* Task to complete
Where does "Annette" occur in the listing? Copy every line that holds it.

* Raw data
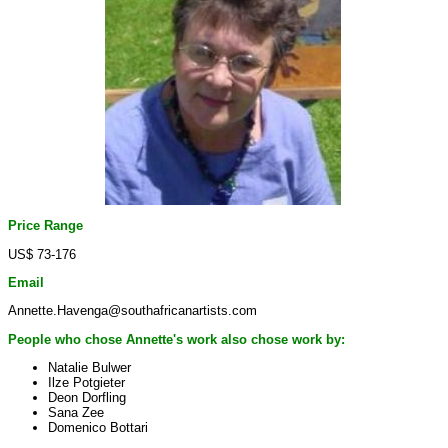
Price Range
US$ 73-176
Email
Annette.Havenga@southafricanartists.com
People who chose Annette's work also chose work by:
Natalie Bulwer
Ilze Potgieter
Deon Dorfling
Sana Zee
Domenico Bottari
...
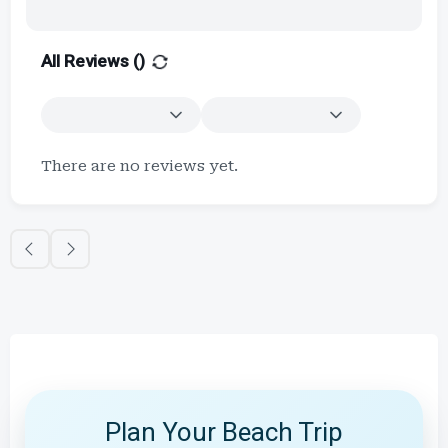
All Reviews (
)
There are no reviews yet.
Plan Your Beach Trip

* The answer
Annette.Havenga@southafricanartists.com
People who chose Annette's work also chose work by:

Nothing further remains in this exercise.